INFORMATION GIVEN →

- - - - - - -

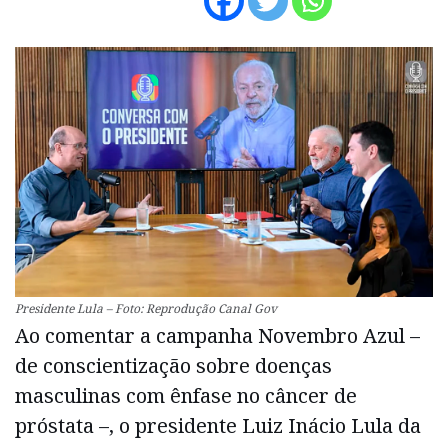
Presidente Lula – Foto: Reprodução Canal Gov
Ao comentar a campanha Novembro Azul –
de conscientização sobre doenças
masculinas com ênfase no câncer de
próstata –, o presidente Luiz Inácio Lula da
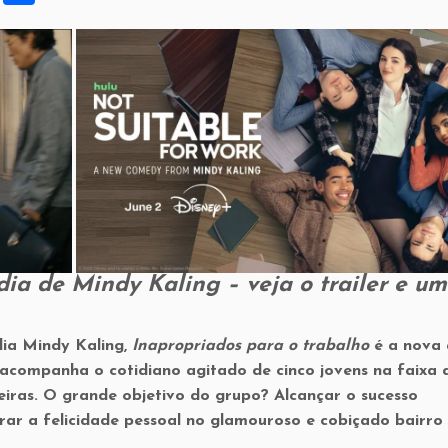
h
ar
e
ia de Mindy Kaling – veja o trailer e u
ia Mindy Kaling,
Inapropriados para o trabalho
é a nova 
 acompanha o cotidiano agitado de cinco jovens na faixa 
iras. O grande objetivo do grupo? Alcançar o sucesso
trar a felicidade pessoal no glamouroso e cobiçado bairro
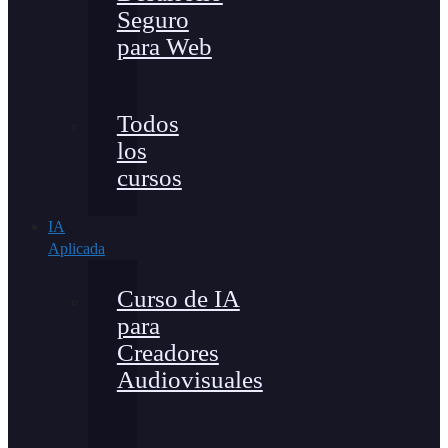
Seguro
para Web
Todos
los
cursos
IA
Aplicada
Curso de IA
para
Creadores
Audiovisuales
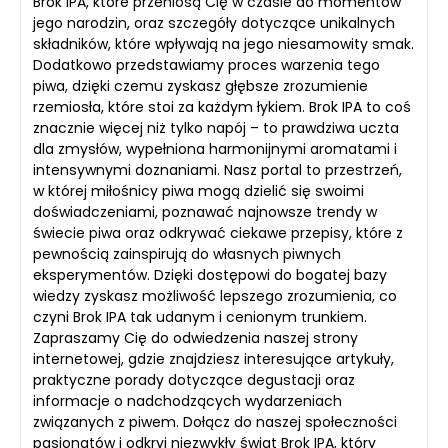
Brok IPA, które przeniosą Cię w czasie do momentów
jego narodzin, oraz szczegóły dotyczące unikalnych
składników, które wpływają na jego niesamowity smak.
Dodatkowo przedstawiamy proces warzenia tego
piwa, dzięki czemu zyskasz głębsze zrozumienie
rzemiosła, które stoi za każdym łykiem. Brok IPA to coś
znacznie więcej niż tylko napój – to prawdziwa uczta
dla zmysłów, wypełniona harmonijnymi aromatami i
intensywnymi doznaniami. Nasz portal to przestrzeń,
w której miłośnicy piwa mogą dzielić się swoimi
doświadczeniami, poznawać najnowsze trendy w
świecie piwa oraz odkrywać ciekawe przepisy, które z
pewnością zainspirują do własnych piwnych
eksperymentów. Dzięki dostępowi do bogatej bazy
wiedzy zyskasz możliwość lepszego zrozumienia, co
czyni Brok IPA tak udanym i cenionym trunkiem.
Zapraszamy Cię do odwiedzenia naszej strony
internetowej, gdzie znajdziesz interesujące artykuły,
praktyczne porady dotyczące degustacji oraz
informacje o nadchodzących wydarzeniach
związanych z piwem. Dołącz do naszej społeczności
pasjonatów i odkryj niezwykły świat Brok IPA, który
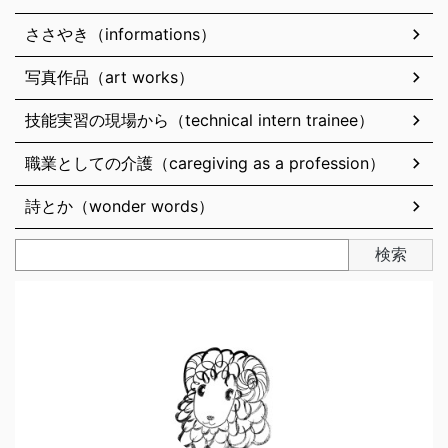
ささやき（informations）
写真作品（art works）
技能実習の現場から（technical intern trainee）
職業としての介護（caregiving as a profession）
詩とか（wonder words）
検索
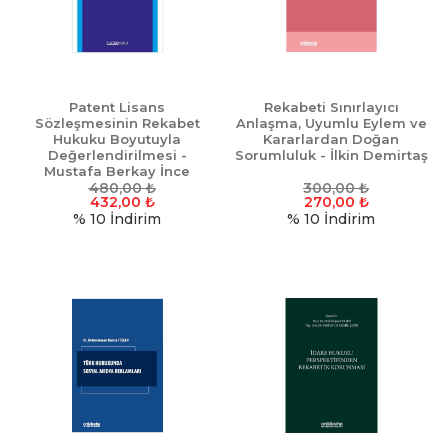
Patent Lisans
Rekabeti Sınırlayıcı
Sözleşmesinin Rekabet
Anlaşma, Uyumlu Eylem ve
Hukuku Boyutuyla
Kararlardan Doğan
Değerlendirilmesi -
Sorumluluk - İlkin Demirtaş
Mustafa Berkay İnce
480,00
₺
300,00
₺
432,00
₺
270,00
₺
% 10
İndirim
% 10
İndirim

- - - - - - -

TASK STATEMENT → Count every line in the preceding entries where the string "Brok" appears, then state only the total.

ANSWER FOR THIS EXERCISE → 4